-- Record excerpts follows --

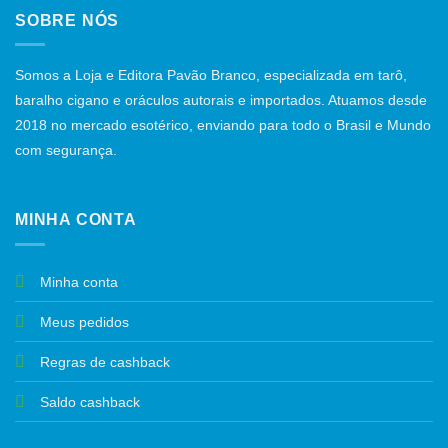
SOBRE NÓS
Somos a Loja e Editora Pavão Branco, especializada em tarô,
baralho cigano e oráculos autorais e importados. Atuamos desde
2018 no mercado esotérico, enviando para todo o Brasil e Mundo
com segurança.
MINHA CONTA
Minha conta
Meus pedidos
Regras de cashback
Saldo cashback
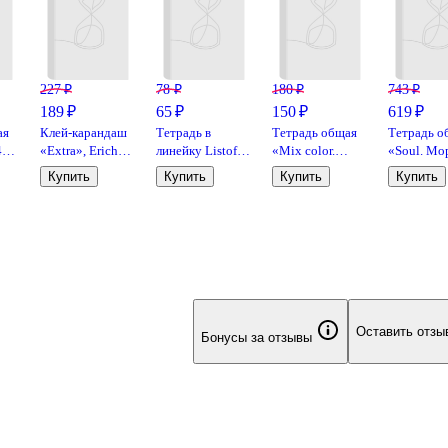
227 ₽
78 ₽
180 ₽
743 ₽
189 ₽
65 ₽
150 ₽
619 ₽
ая
Клей-карандаш
Тетрадь в
Тетрадь общая
Тетрадь о
48
«Extra», Erich
линейку Listoff
«Mix color.
«Soul. Мо
ку,
Krause, 15 г
«Классическая
Дизайн 11», 48
96 листов 
Купить
Купить
Купить
Купить
серия» в
листов в клетку,
клетку, А4
 -
ассортименте,
А4 - Listoff
Smart
24 листа
Оставить отзы
Бонусы за отзывы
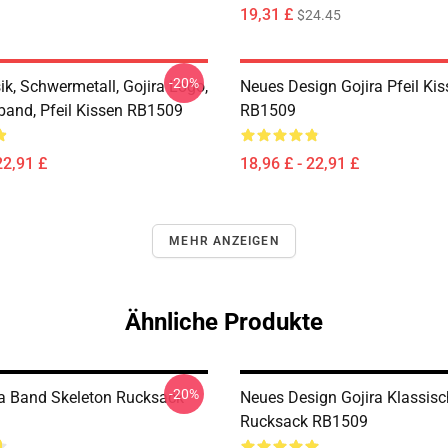
19,31 £
$24.45
-20%
k, Schwermetall, Gojira Logo,
Neues Design Gojira Pfeil Ki
and, Pfeil Kissen RB1509
RB1509
22,91 £
18,96 £ - 22,91 £
MEHR ANZEIGEN
Ähnliche Produkte
-20%
ra Band Skeleton Rucksack
Neues Design Gojira Klassisc
Rucksack RB1509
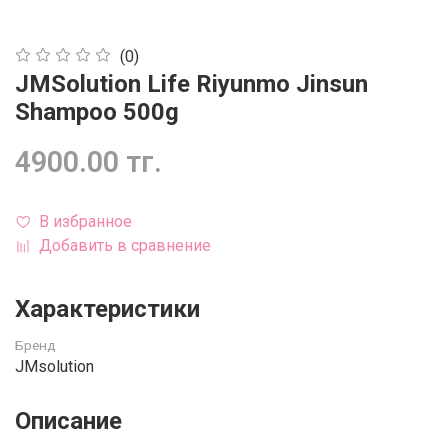
(0)
JMSolution Life Riyunmo Jinsun
Shampoo 500g
4900.00 тг.
В избранное
Добавить в сравнение
Характеристики
Бренд
JMsolution
Описание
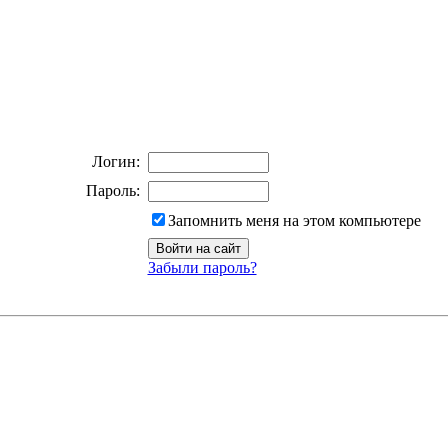
Логин:
Пароль:
Запомнить меня на этом компьютере
Забыли пароль?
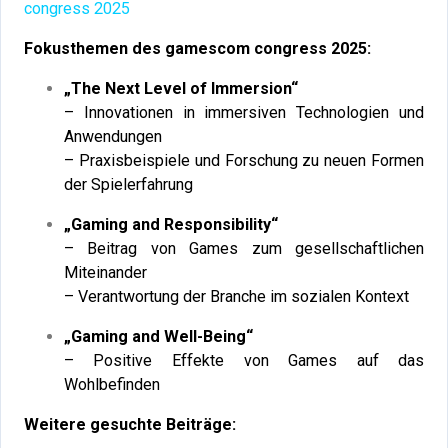
congress 2025
Fokusthemen des gamescom congress 2025:
„The Next Level of Immersion“
– Innovationen in immersiven Technologien und
Anwendungen
– Praxisbeispiele und Forschung zu neuen Formen
der Spielerfahrung
„Gaming and Responsibility“
– Beitrag von Games zum gesellschaftlichen
Miteinander
– Verantwortung der Branche im sozialen Kontext
„Gaming and Well-Being“
– Positive Effekte von Games auf das
Wohlbefinden
Weitere gesuchte Beiträge:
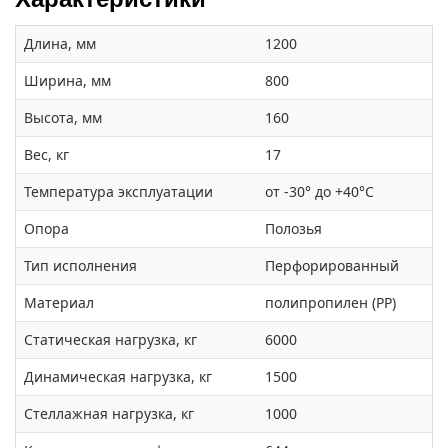
Длина, мм
1200
Ширина, мм
800
Высота, мм
160
Вес, кг
17
Температура эксплуатации
от -30° до +40°С
Опора
Полозья
Тип исполнения
Перфорированный
Материал
полипропилен (PP)
Статическая нагрузка, кг
6000
Динамическая нагрузка, кг
1500
Стеллажная нагрузка, кг
1000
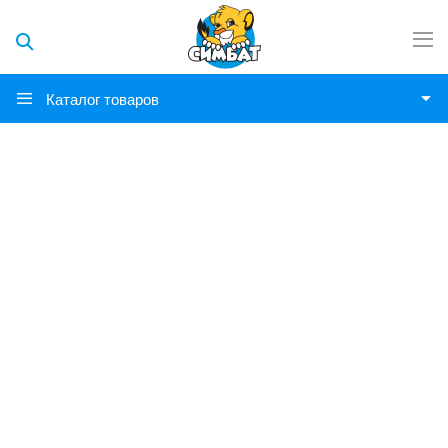
Каталог товаров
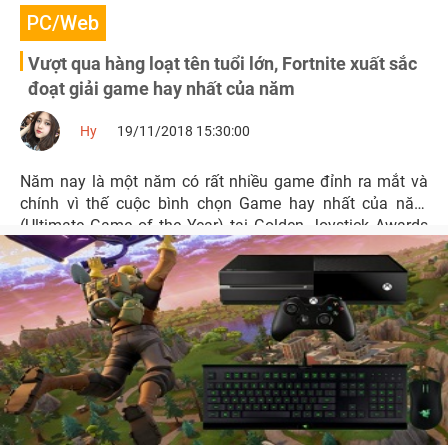
PC/Web
Vượt qua hàng loạt tên tuổi lớn, Fortnite xuất sắc
đoạt giải game hay nhất của năm
Hy
19/11/2018 15:30:00
Năm nay là một năm có rất nhiều game đỉnh ra mắt và
chính vì thế cuộc bình chọn Game hay nhất của năm
(Ultimate Game of the Year) tại Golden Joystick Awards
trở nên khó khăn hơn bao giờ hết.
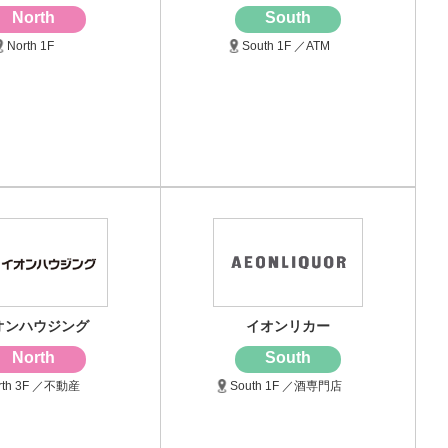
North
South
North 1F
South 1F ／ATM
オンハウジング
イオンリカー
North
South
rth 3F ／不動産
South 1F ／酒専門店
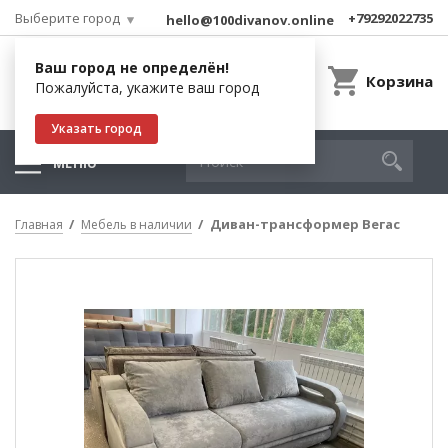
Выберите город
+79292022735
hello@100divanov.online
Ваш город не определён!
Корзина
Пожалуйста, укажите ваш город
Указать город
МЕНЮ
Диван-трансформер Вегас
Главная
Мебель в наличии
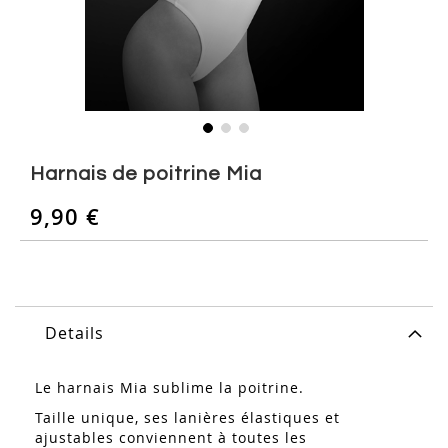
Skip
to
Harnais de poitrine Mia
the
beginning
9,90 €
of
the
images
gallery
Details
Le harnais Mia sublime la poitrine.
Taille unique, ses lanières élastiques et
ajustables conviennent à toutes les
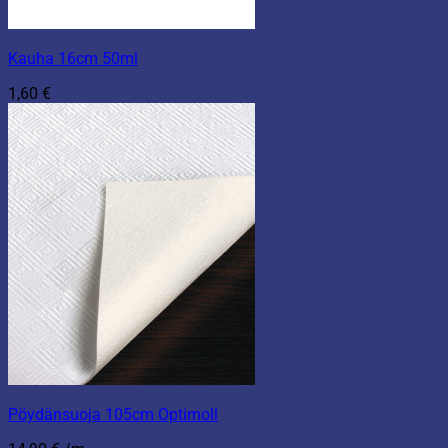
Kauha 16cm 50ml
1,60
€
Pöydänsuoja 105cm Optimoll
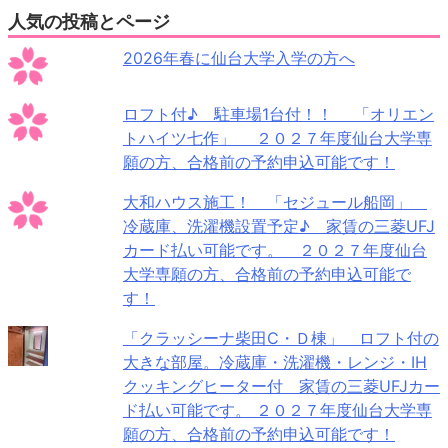
人気の投稿とページ
2026年春に仙台大学入学の方へ
ロフト付♪ 駐車場1台付！！ 「オリエン
トハイツ七作」 ２０２７年度仙台大学専
願の方、合格前の予約申込可能です！
大和ハウス施工！ 「セジュール船岡」
冷蔵庫、洗濯機設置予定♪ 家賃の三菱UFJ
カード払い可能です。 ２０２７年度仙台
大学専願の方、合格前の予約申込可能で
す！
「クラッシーナ柴田C・Ｄ棟」 ロフト付の
大きな部屋。冷蔵庫・洗濯機・レンジ・IH
クッキングヒーター付 家賃の三菱UFJカー
ド払い可能です。 ２０２７年度仙台大学専
願の方、合格前の予約申込可能です！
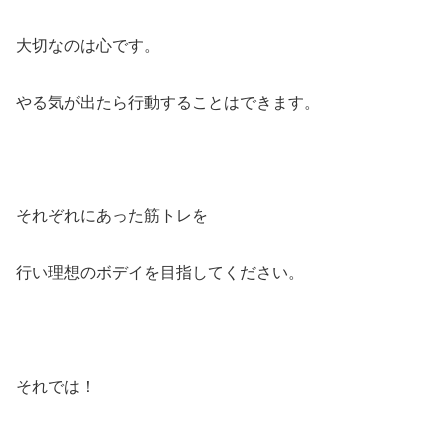
大切なのは心です。
やる気が出たら行動することはできます。
それぞれにあった筋トレを
行い理想のボデイを目指してください。
それでは！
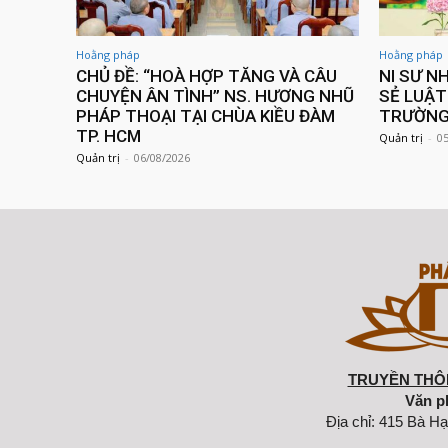
Hoằng pháp
Hoằng pháp
CHỦ ĐỀ: “HOÀ HỢP TĂNG VÀ CÂU
NI SƯ N
CHUYỆN ÂN TÌNH” NS. HƯƠNG NHŨ
SẺ LUẬT
PHÁP THOẠI TẠI CHÙA KIỀU ĐÀM
TRƯỜNG 
TP. HCM
Quản trị
-
0
Quản trị
-
06/08/2026
TRUYỀN THÔN
Văn p
Địa chỉ: 415 Bà Hạ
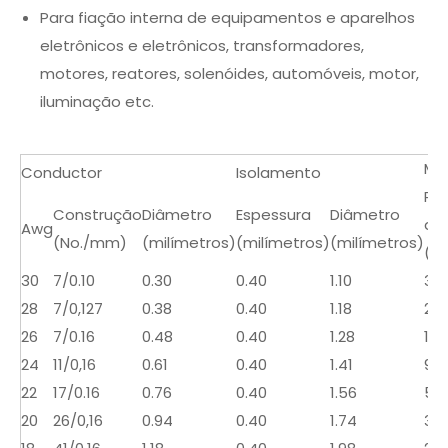
Para fiação interna de equipamentos e aparelhos
eletrônicos e eletrônicos, transformadores,
motores, reatores, solenóides, automóveis, motor,
iluminação etc.
Máx
Conductor
Isolamento
Res
Construção
Diâmetro
Espessura
Diâmetro
a 2
Awg
(No./mm)
(milímetros)
(milímetros)
(milímetros)
(Ω
30
7/0.10
0.30
0.40
1.10
381
28
7/0,127
0.38
0.40
1.18
23
26
7/0.16
0.48
0.40
1.28
150
24
11/0,16
0.61
0.40
1.41
94.
22
17/0.16
0.76
0.40
1.56
59.
20
26/0,16
0.94
0.40
1.74
37.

-- Record excerpts concluded --

• Try it:
The records above must be echoed exactly, minus their pictures.

• Exercise response:
SOBRE NÓS
Somos a Loja e Editora Pavão Branco, especializada em tarô,
baralho cigano e oráculos autorais e importados. Atuamos desde
2018 no mercado esotérico, enviando para todo o Brasil e Mundo
com segurança.
MINHA CONTA
Minha conta
Meus pedidos
Regras de cashback
Saldo cashback
227 ₽
78 ₽
180 ₽
743 ₽
189 ₽
65 ₽
150 ₽
619 ₽
ая
Клей-карандаш
Тетрадь в
Тетрадь общая
Тетрадь о
48
«Extra», Erich
линейку Listoff
«Mix color.
«Soul. Мо
ку,
Krause, 15 г
«Классическая
Дизайн 11», 48
96 листов 
Купить
Купить
Купить
Купить
серия» в
листов в клетку,
клетку, А4
 -
ассортименте,
А4 - Listoff
Smart
24 листа
Оставить отзы
Бонусы за отзывы
19,31 £
$24.45
-20%
k, Schwermetall, Gojira Logo,
Neues Design Gojira Pfeil Ki
and, Pfeil Kissen RB1509
RB1509
22,91 £
18,96 £ - 22,91 £
MEHR ANZEIGEN
Ähnliche Produkte
-20%
ra Band Skeleton Rucksack
Neues Design Gojira Klassisc
Rucksack RB1509
(0)
JMSolution Life Riyunmo Jinsun
Shampoo 500g
4900.00 тг.
В избранное
Добавить в сравнение
Характеристики
Бренд
JMsolution
Описание
Логин:
Пароль:
Запомнить меня на этом компьютере
Забыли пароль?
congress 2025
Fokusthemen des gamescom congress 2025:
„The Next Level of Immersion“
– Innovationen in immersiven Technologien und
Anwendungen
– Praxisbeispiele und Forschung zu neuen Formen
der Spielerfahrung
„Gaming and Responsibility“
– Beitrag von Games zum gesellschaftlichen
Miteinander
– Verantwortung der Branche im sozialen Kontext
„Gaming and Well-Being“
– Positive Effekte von Games auf das
Wohlbefinden
Weitere gesuchte Beiträge:
Длина, мм
1200
Ширина, мм
800
Высота, мм
160
Вес, кг
17
Температура эксплуатации
от -30° до +40°С
Опора
Полозья
Тип исполнения
Перфорированный
Материал
полипропилен (PP)
Статическая нагрузка, кг
6000
Динамическая нагрузка, кг
1500
Стеллажная нагрузка, кг
1000
Каталог товаров
PC/Web
Vượt qua hàng loạt tên tuổi lớn, Fortnite xuất sắc
đoạt giải game hay nhất của năm
Hy
19/11/2018 15:30:00
Năm nay là một năm có rất nhiều game đỉnh ra mắt và
chính vì thế cuộc bình chọn Game hay nhất của năm
(Ultimate Game of the Year) tại Golden Joystick Awards
trở nên khó khăn hơn bao giờ hết.
North
South
North 1F
South 1F ／ATM
オンハウジング
イオンリカー
North
South
rth 3F ／不動産
South 1F ／酒専門店
Выберите город
+79292022735
hello@100divanov.online
Ваш город не определён!
Корзина
Пожалуйста, укажите ваш город
Указать город
МЕНЮ
Диван-трансформер Вегас
Главная
Мебель в наличии
Skip
to
Harnais de poitrine Mia
the
beginning
9,90 €
of
the
images
gallery
Details
Le harnais Mia sublime la poitrine.
Taille unique, ses lanières élastiques et
ajustables conviennent à toutes les
Kauha 16cm 50ml
1,60
€
Pöydänsuoja 105cm Optimoll
人気の投稿とページ
2026年春に仙台大学入学の方へ
ロフト付♪ 駐車場1台付！！ 「オリエン
トハイツ七作」 ２０２７年度仙台大学専
願の方、合格前の予約申込可能です！
大和ハウス施工！ 「セジュール船岡」
冷蔵庫、洗濯機設置予定♪ 家賃の三菱UFJ
カード払い可能です。 ２０２７年度仙台
大学専願の方、合格前の予約申込可能で
す！
「クラッシーナ柴田C・Ｄ棟」 ロフト付の
大きな部屋。冷蔵庫・洗濯機・レンジ・IH
クッキングヒーター付 家賃の三菱UFJカー
ド払い可能です。 ２０２７年度仙台大学専
願の方、合格前の予約申込可能です！
大切なのは心です。
やる気が出たら行動することはできます。
それぞれにあった筋トレを
行い理想のボデイを目指してください。
それでは！
Hoằng pháp
Hoằng pháp
CHỦ ĐỀ: “HOÀ HỢP TĂNG VÀ CÂU
NI SƯ N
CHUYỆN ÂN TÌNH” NS. HƯƠNG NHŨ
SẺ LUẬT
PHÁP THOẠI TẠI CHÙA KIỀU ĐÀM
TRƯỜNG 
TP. HCM
Quản trị
-
0
Quản trị
-
06/08/2026
TRUYỀN THÔN
Văn p
Địa chỉ: 415 Bà Hạ
Para fiação interna de equipamentos e aparelhos
eletrônicos e eletrônicos, transformadores,
motores, reatores, solenóides, automóveis, motor,
iluminação etc.
Máx
Conductor
Isolamento
Res
Construção
Diâmetro
Espessura
Diâmetro
a 2
Awg
(No./mm)
(milímetros)
(milímetros)
(milímetros)
(Ω
30
7/0.10
0.30
0.40
1.10
381
28
7/0,127
0.38
0.40
1.18
23
26
7/0.16
0.48
0.40
1.28
150
24
11/0,16
0.61
0.40
1.41
94.
22
17/0.16
0.76
0.40
1.56
59.
20
26/0,16
0.94
0.40
1.74
37.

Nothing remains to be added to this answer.